# [ACTIVITY]
Whatever the records hold, copy it exactly and completely.

★ ★ ★ ★ ★ ★ ★

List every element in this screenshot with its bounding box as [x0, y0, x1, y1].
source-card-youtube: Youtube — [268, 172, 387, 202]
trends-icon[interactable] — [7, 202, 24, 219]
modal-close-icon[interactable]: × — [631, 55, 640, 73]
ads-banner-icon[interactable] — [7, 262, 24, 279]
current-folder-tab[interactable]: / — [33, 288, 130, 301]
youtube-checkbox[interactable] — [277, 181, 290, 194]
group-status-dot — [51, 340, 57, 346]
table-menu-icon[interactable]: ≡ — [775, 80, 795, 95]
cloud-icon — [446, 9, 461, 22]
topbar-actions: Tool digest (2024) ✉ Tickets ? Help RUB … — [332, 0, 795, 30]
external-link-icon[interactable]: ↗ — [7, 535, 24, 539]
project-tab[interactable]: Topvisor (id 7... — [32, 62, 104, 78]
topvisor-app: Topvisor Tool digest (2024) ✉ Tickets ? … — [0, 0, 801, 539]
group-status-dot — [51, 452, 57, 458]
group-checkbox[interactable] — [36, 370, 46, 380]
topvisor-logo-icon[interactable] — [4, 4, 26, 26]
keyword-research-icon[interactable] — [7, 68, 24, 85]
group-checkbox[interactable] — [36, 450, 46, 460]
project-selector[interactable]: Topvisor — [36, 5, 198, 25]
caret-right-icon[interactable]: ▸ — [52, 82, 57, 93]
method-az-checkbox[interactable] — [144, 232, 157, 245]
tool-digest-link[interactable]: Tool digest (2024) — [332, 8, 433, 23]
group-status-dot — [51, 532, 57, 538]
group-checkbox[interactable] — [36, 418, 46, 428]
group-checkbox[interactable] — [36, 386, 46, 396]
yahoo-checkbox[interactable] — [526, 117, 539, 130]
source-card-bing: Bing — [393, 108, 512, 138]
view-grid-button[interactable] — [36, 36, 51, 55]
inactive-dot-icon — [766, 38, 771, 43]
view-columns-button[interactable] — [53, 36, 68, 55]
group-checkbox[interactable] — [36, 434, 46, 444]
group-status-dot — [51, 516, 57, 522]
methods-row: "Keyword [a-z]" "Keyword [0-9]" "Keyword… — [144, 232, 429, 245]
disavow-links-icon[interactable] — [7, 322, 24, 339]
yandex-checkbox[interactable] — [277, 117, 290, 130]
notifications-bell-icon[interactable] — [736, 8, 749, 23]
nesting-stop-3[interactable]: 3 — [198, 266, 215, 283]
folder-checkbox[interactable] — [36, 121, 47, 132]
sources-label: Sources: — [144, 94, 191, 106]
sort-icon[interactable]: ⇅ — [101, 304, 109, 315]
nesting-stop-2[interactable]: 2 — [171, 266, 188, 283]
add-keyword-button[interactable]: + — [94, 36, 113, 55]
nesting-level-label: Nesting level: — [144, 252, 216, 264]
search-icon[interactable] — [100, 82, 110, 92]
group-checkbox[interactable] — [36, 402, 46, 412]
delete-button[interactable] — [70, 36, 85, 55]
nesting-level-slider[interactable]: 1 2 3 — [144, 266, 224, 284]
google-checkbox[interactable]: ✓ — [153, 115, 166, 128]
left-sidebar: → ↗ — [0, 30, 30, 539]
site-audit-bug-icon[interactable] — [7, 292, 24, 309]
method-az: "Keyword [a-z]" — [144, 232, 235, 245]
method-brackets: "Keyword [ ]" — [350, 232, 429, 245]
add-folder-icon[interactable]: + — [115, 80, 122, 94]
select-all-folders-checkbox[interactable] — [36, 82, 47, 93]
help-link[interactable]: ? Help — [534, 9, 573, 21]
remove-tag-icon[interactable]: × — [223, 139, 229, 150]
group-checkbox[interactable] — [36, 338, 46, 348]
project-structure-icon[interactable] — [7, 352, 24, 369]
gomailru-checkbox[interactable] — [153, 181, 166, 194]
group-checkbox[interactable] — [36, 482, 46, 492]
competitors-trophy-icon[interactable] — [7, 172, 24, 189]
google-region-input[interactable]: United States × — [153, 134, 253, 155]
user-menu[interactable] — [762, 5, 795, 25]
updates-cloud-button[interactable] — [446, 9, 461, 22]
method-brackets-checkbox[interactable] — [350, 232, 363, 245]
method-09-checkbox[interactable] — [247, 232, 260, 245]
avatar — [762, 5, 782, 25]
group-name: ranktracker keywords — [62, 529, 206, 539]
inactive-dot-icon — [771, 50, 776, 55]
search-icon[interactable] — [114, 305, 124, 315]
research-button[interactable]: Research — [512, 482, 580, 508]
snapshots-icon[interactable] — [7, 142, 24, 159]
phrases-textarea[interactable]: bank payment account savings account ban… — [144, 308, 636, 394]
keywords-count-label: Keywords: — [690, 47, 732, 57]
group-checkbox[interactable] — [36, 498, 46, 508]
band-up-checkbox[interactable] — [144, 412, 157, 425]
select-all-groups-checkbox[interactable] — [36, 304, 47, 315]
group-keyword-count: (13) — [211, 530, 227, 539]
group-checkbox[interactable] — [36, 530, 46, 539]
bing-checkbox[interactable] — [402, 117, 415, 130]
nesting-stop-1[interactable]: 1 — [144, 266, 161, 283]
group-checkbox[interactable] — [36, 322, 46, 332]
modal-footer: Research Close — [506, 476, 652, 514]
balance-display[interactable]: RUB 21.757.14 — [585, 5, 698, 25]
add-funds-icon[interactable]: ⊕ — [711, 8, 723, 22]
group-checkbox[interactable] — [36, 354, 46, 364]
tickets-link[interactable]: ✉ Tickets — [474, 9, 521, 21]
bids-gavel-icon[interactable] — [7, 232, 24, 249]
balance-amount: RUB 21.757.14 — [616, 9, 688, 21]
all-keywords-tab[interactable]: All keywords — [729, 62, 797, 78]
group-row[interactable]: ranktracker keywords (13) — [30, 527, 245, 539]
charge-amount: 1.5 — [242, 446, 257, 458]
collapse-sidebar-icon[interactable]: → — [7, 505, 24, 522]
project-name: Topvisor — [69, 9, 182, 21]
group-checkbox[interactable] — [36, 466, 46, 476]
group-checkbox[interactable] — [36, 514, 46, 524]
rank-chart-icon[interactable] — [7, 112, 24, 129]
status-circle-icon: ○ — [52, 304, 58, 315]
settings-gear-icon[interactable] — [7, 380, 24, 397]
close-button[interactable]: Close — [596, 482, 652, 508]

★ ★ ★ ★ ★ ★ ★

# [EXERCISE RESULT]
List every element in this screenshot with its bounding box as [x0, y0, x1, y1].
source-card-youtube: Youtube — [268, 172, 387, 202]
trends-icon[interactable] — [7, 202, 24, 219]
modal-close-icon[interactable]: × — [631, 55, 640, 73]
ads-banner-icon[interactable] — [7, 262, 24, 279]
current-folder-tab[interactable]: / — [33, 288, 130, 301]
youtube-checkbox[interactable] — [277, 181, 290, 194]
group-status-dot — [51, 340, 57, 346]
table-menu-icon[interactable]: ≡ — [775, 80, 795, 95]
cloud-icon — [446, 9, 461, 22]
topbar-actions: Tool digest (2024) ✉ Tickets ? Help RUB … — [332, 0, 795, 30]
external-link-icon[interactable]: ↗ — [7, 535, 24, 539]
project-tab[interactable]: Topvisor (id 7... — [32, 62, 104, 78]
topvisor-app: Topvisor Tool digest (2024) ✉ Tickets ? … — [0, 0, 801, 539]
group-status-dot — [51, 452, 57, 458]
group-checkbox[interactable] — [36, 370, 46, 380]
topvisor-logo-icon[interactable] — [4, 4, 26, 26]
keyword-research-icon[interactable] — [7, 68, 24, 85]
group-checkbox[interactable] — [36, 450, 46, 460]
project-selector[interactable]: Topvisor — [36, 5, 198, 25]
caret-right-icon[interactable]: ▸ — [52, 82, 57, 93]
method-az-checkbox[interactable] — [144, 232, 157, 245]
tool-digest-link[interactable]: Tool digest (2024) — [332, 8, 433, 23]
group-status-dot — [51, 532, 57, 538]
group-checkbox[interactable] — [36, 418, 46, 428]
group-checkbox[interactable] — [36, 386, 46, 396]
yahoo-checkbox[interactable] — [526, 117, 539, 130]
source-card-bing: Bing — [393, 108, 512, 138]
view-grid-button[interactable] — [36, 36, 51, 55]
inactive-dot-icon — [766, 38, 771, 43]
view-columns-button[interactable] — [53, 36, 68, 55]
group-checkbox[interactable] — [36, 434, 46, 444]
group-status-dot — [51, 516, 57, 522]
methods-row: "Keyword [a-z]" "Keyword [0-9]" "Keyword… — [144, 232, 429, 245]
disavow-links-icon[interactable] — [7, 322, 24, 339]
yandex-checkbox[interactable] — [277, 117, 290, 130]
notifications-bell-icon[interactable] — [736, 8, 749, 23]
nesting-stop-3[interactable]: 3 — [198, 266, 215, 283]
folder-checkbox[interactable] — [36, 121, 47, 132]
sources-label: Sources: — [144, 94, 191, 106]
sort-icon[interactable]: ⇅ — [101, 304, 109, 315]
nesting-stop-2[interactable]: 2 — [171, 266, 188, 283]
add-keyword-button[interactable]: + — [94, 36, 113, 55]
nesting-level-label: Nesting level: — [144, 252, 216, 264]
search-icon[interactable] — [100, 82, 110, 92]
group-checkbox[interactable] — [36, 402, 46, 412]
delete-button[interactable] — [70, 36, 85, 55]
nesting-level-slider[interactable]: 1 2 3 — [144, 266, 224, 284]
google-checkbox[interactable]: ✓ — [153, 115, 166, 128]
left-sidebar: → ↗ — [0, 30, 30, 539]
site-audit-bug-icon[interactable] — [7, 292, 24, 309]
method-az: "Keyword [a-z]" — [144, 232, 235, 245]
method-brackets: "Keyword [ ]" — [350, 232, 429, 245]
add-folder-icon[interactable]: + — [115, 80, 122, 94]
select-all-folders-checkbox[interactable] — [36, 82, 47, 93]
help-link[interactable]: ? Help — [534, 9, 573, 21]
remove-tag-icon[interactable]: × — [223, 139, 229, 150]
group-checkbox[interactable] — [36, 338, 46, 348]
project-structure-icon[interactable] — [7, 352, 24, 369]
gomailru-checkbox[interactable] — [153, 181, 166, 194]
group-checkbox[interactable] — [36, 482, 46, 492]
competitors-trophy-icon[interactable] — [7, 172, 24, 189]
google-region-input[interactable]: United States × — [153, 134, 253, 155]
user-menu[interactable] — [762, 5, 795, 25]
updates-cloud-button[interactable] — [446, 9, 461, 22]
method-brackets-checkbox[interactable] — [350, 232, 363, 245]
method-09-checkbox[interactable] — [247, 232, 260, 245]
avatar — [762, 5, 782, 25]
group-name: ranktracker keywords — [62, 529, 206, 539]
inactive-dot-icon — [771, 50, 776, 55]
search-icon[interactable] — [114, 305, 124, 315]
research-button[interactable]: Research — [512, 482, 580, 508]
snapshots-icon[interactable] — [7, 142, 24, 159]
phrases-textarea[interactable]: bank payment account savings account ban… — [144, 308, 636, 394]
keywords-count-label: Keywords: — [690, 47, 732, 57]
group-checkbox[interactable] — [36, 498, 46, 508]
band-up-checkbox[interactable] — [144, 412, 157, 425]
select-all-groups-checkbox[interactable] — [36, 304, 47, 315]
group-keyword-count: (13) — [211, 530, 227, 539]
group-checkbox[interactable] — [36, 530, 46, 539]
bing-checkbox[interactable] — [402, 117, 415, 130]
nesting-stop-1[interactable]: 1 — [144, 266, 161, 283]
group-checkbox[interactable] — [36, 322, 46, 332]
modal-footer: Research Close — [506, 476, 652, 514]
balance-display[interactable]: RUB 21.757.14 — [585, 5, 698, 25]
add-funds-icon[interactable]: ⊕ — [711, 8, 723, 22]
group-checkbox[interactable] — [36, 354, 46, 364]
tickets-link[interactable]: ✉ Tickets — [474, 9, 521, 21]
bids-gavel-icon[interactable] — [7, 232, 24, 249]
balance-amount: RUB 21.757.14 — [616, 9, 688, 21]
all-keywords-tab[interactable]: All keywords — [729, 62, 797, 78]
group-row[interactable]: ranktracker keywords (13) — [30, 527, 245, 539]
charge-amount: 1.5 — [242, 446, 257, 458]
collapse-sidebar-icon[interactable]: → — [7, 505, 24, 522]
project-name: Topvisor — [69, 9, 182, 21]
group-checkbox[interactable] — [36, 466, 46, 476]
group-checkbox[interactable] — [36, 514, 46, 524]
rank-chart-icon[interactable] — [7, 112, 24, 129]
status-circle-icon: ○ — [52, 304, 58, 315]
settings-gear-icon[interactable] — [7, 380, 24, 397]
close-button[interactable]: Close — [596, 482, 652, 508]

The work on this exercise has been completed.